The men’s lawyers also rejected Trump’s invocation of Pennsylvania’s anti-SLAPP statute, pointing out that district courts within the Third Circuit have concluded such statutes don’t apply in federal court. They further rebuked Trump’s characterization of the case as an attempt to “silence political discourse.”

The case stems from Trump’s statements during the presidential debate when he said, “They admitted, they said they pled guilty and I said, ‘well, if they pled guilty, they badly hurt a person, killed a person ultimately … And they pled guilty, then they pled not guilty.'”
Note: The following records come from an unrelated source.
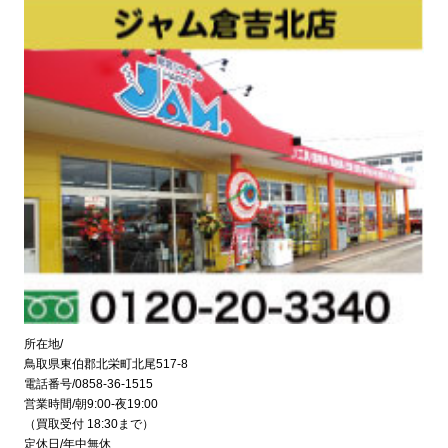
所在地/
鳥取県東伯郡北栄町北尾517-8
電話番号/0858-36-1515
営業時間/朝9:00-夜19:00
（買取受付 18:30まで）
定休日/年中無休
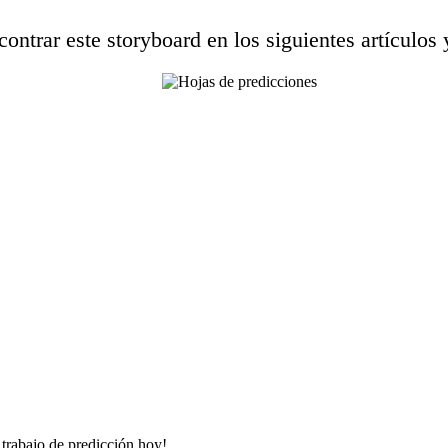
ontrar este storyboard en los siguientes artículos 
e trabajo de predicción hoy!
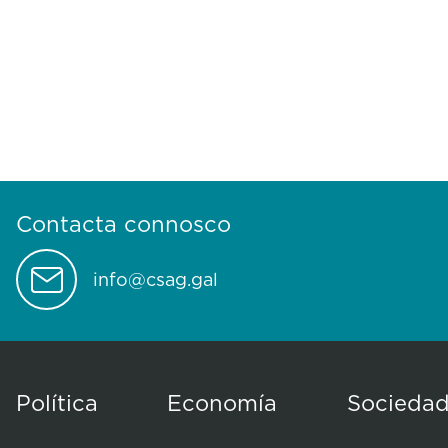
Contacta connosco
info@csag.gal
Política
Economía
Socieda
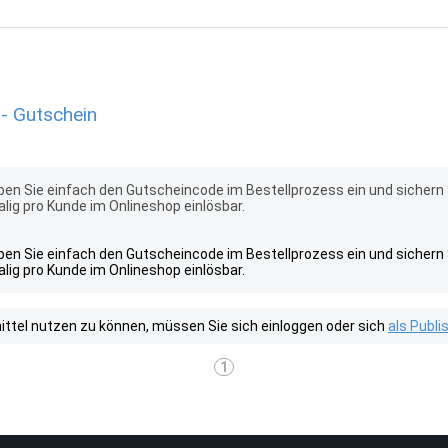
- Gutschein
en Sie einfach den Gutscheincode im Bestellprozess ein und sichern Sie
lig pro Kunde im Onlineshop einlösbar.
en Sie einfach den Gutscheincode im Bestellprozess ein und sichern Sie
lig pro Kunde im Onlineshop einlösbar.
tel nutzen zu können, müssen Sie sich einloggen oder sich
als Publ
1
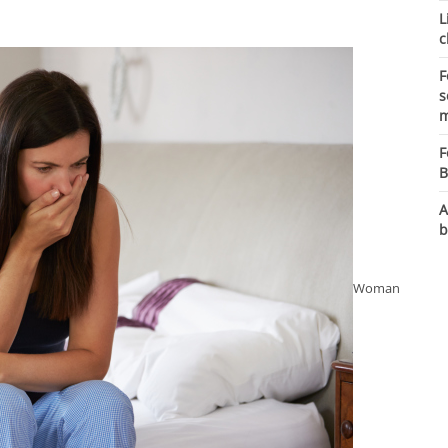
L
c
F
s
m
F
B
A
b
Woman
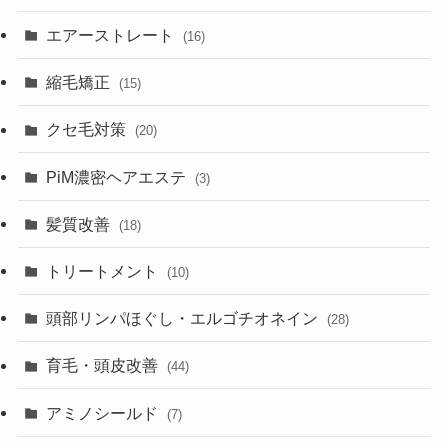
エアーストレート
(16)
縮毛矯正
(15)
クセ毛対策
(20)
PiM濃密ヘアエステ
(3)
髪質改善
(18)
トリートメント
(10)
頭部リンパほぐし・エルゴチオネイン
(28)
育毛・頭皮改善
(44)
アミノシールド
(7)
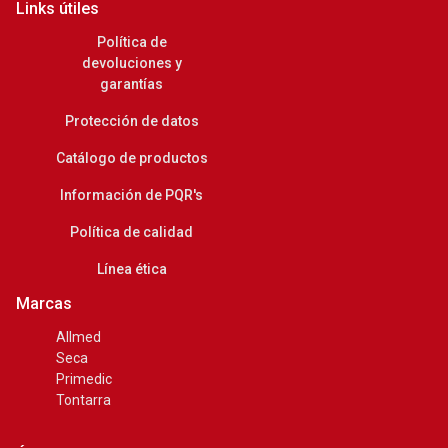
Links útiles
Política de
devoluciones y
garantías
Protección de datos
Catálogo de productos
Información de PQR's
Política de calidad
Línea ética
Marcas
Allmed
Seca
Primedic
Tontarra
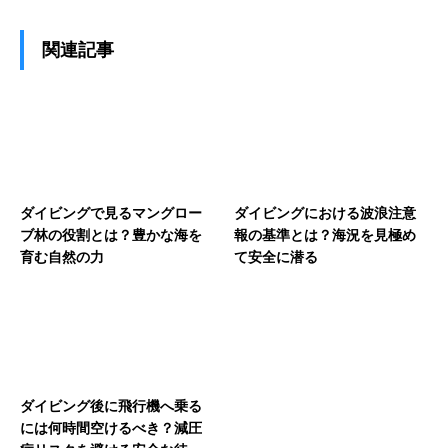
関連記事
ダイビングで見るマングロー
ダイビングにおける波浪注意
ブ林の役割とは？豊かな海を
報の基準とは？海況を見極め
育む自然の力
て安全に潜る
ダイビング後に飛行機へ乗る
には何時間空けるべき？減圧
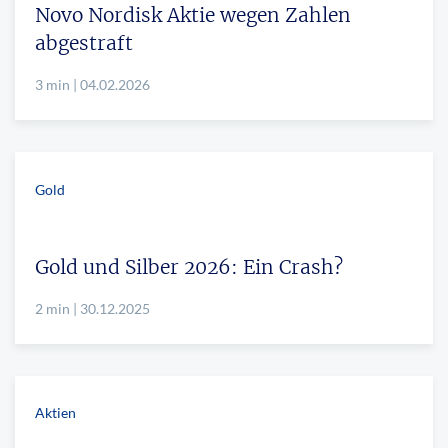
Novo Nordisk Aktie wegen Zahlen
abgestraft
3 min | 04.02.2026
Gold
Gold und Silber 2026: Ein Crash?
2 min | 30.12.2025
Aktien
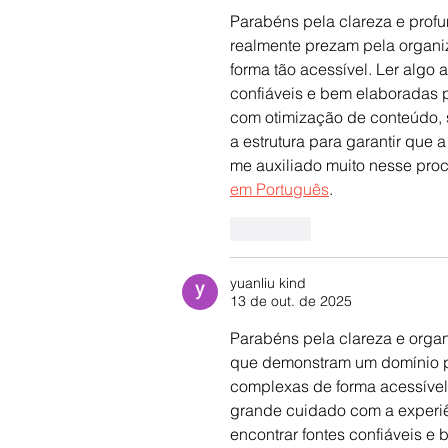
Parabéns pela clareza e profu
realmente prezam pela organiz
forma tão acessível. Ler algo 
confiáveis e bem elaboradas p
com otimização de conteúdo, 
a estrutura para garantir que
me auxiliado muito nesse proce
em Português
.
Curtir
yuanliu kind
13 de out. de 2025
Parabéns pela clareza e organ
que demonstram um domínio p
complexas de forma acessível.
grande cuidado com a experiênc
encontrar fontes confiáveis e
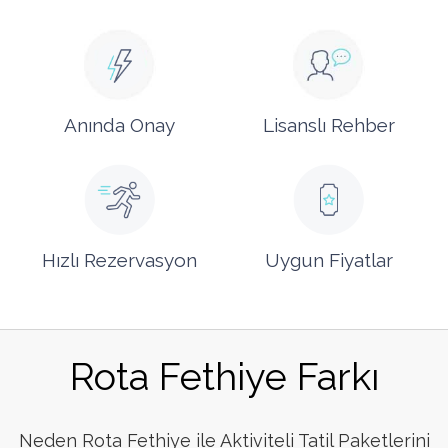
Anında Onay
Lisanslı Rehber
Hızlı Rezervasyon
Uygun Fiyatlar
Rota Fethiye Farkı
Neden Rota Fethiye ile Aktiviteli Tatil Paketlerini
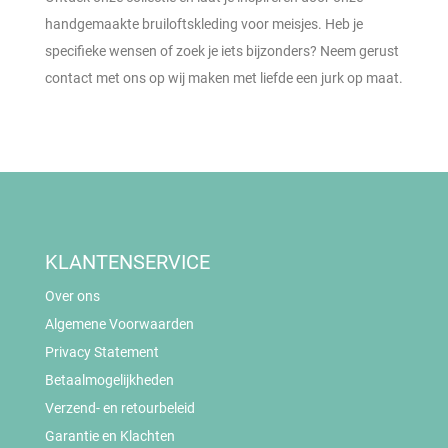
handgemaakte bruiloftskleding voor meisjes. Heb je
specifieke wensen of zoek je iets bijzonders? Neem gerust
contact met ons op wij maken met liefde een jurk op maat.
KLANTENSERVICE
Over ons
Algemene Voorwaarden
Privacy Statement
Betaalmogelijkheden
Verzend- en retourbeleid
Garantie en Klachten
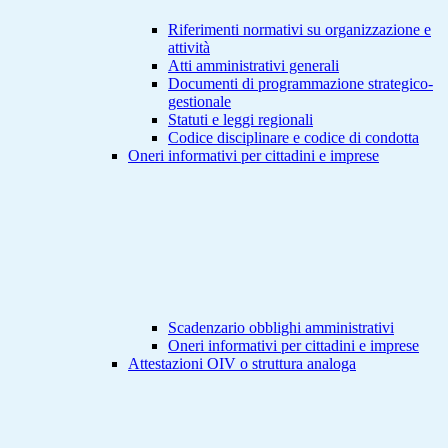
Riferimenti normativi su organizzazione e
attività
Atti amministrativi generali
Documenti di programmazione strategico-
gestionale
Statuti e leggi regionali
Codice disciplinare e codice di condotta
Oneri informativi per cittadini e imprese
Scadenzario obblighi amministrativi
Oneri informativi per cittadini e imprese
Attestazioni OIV o struttura analoga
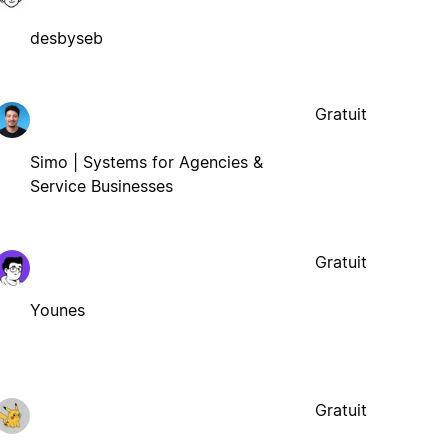
desbyseb
Gratuit
Simo | Systems for Agencies &
Service Businesses
Gratuit
Younes
Gratuit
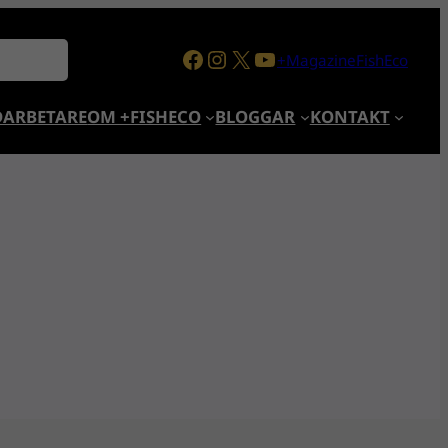
Facebook
Instagram
X
YouTube
+MagazineFishEco
ARBETARE
OM +FISHECO
BLOGGAR
KONTAKT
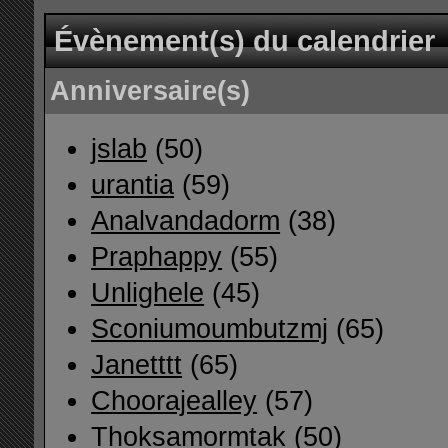
Évènement(s) du calendrier
Anniversaire(s)
jslab
(50)
urantia
(59)
Analvandadorm
(38)
Praphappy
(55)
Unlighele
(45)
Sconiumoumbutzmj
(65)
Janetttt
(65)
Choorajealley
(57)
Thoksamormtak
(50)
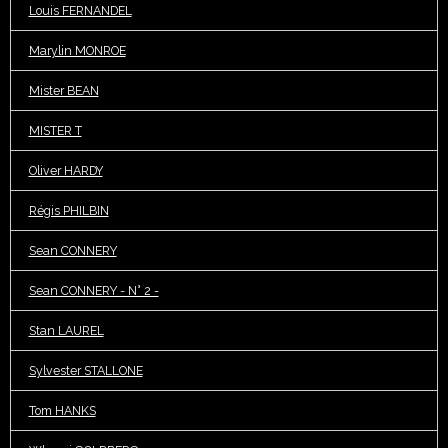
Louis FERNANDEL
Marylin MONROE
Mister BEAN
MISTER T
Oliver HARDY
Régis PHILBIN
Sean CONNERY
Sean CONNERY - N° 2 -
Stan LAUREL
Sylvester STALLONE
Tom HANKS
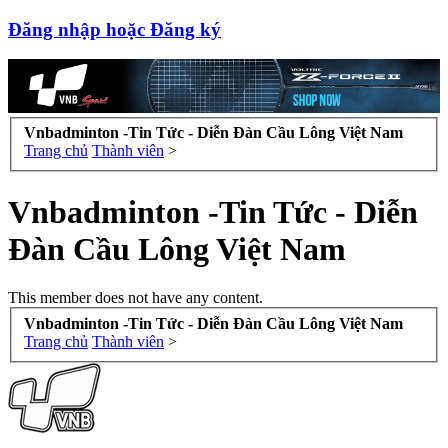
Đăng nhập hoặc Đăng ký
Vnbadminton -Tin Tức - Diễn Đàn Cầu Lông Việt Nam
Trang chủ
Thành viên
>
Vnbadminton -Tin Tức - Diễn
Đàn Cầu Lông Việt Nam
This member does not have any content.
Vnbadminton -Tin Tức - Diễn Đàn Cầu Lông Việt Nam
Trang chủ
Thành viên
>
Beyond defamation, the filing includes claims for casting them in a “false light” and intentional infliction of emotional distress. The attorneys cite Trump’s alleged admission of wanting to make them “suffer… to punish them… to [make them] be afraid,” describing this as a “public vendetta against five innocent men” that is “intolerable in a civilized society.”

Central Park Five
Honorees (L to R) Antron McCray, Raymond Santana, Yusef Salaam, Kevin Richardson and Korey Wise appear on stage at the American Civil Liberties Union (ACLU) of Southern California’s 25th annual awards luncheon on June 7,…


The filing emphasizes that “accuracy is important when accusing individuals of serious crimes.” They argue there is “a vast difference between a recanted confession and a guilty plea,” noting that guilty pleas involve procedural safeguards and counsel representation absent during police interrogations.

Judge Wendy Beetlestone, recently assigned after Trump’s attorneys sought the previous judge’s recusal over his personal relationship with Specter, will consider the arguments at a pre-Motion to Dismiss Conference scheduled for December 5, 2024.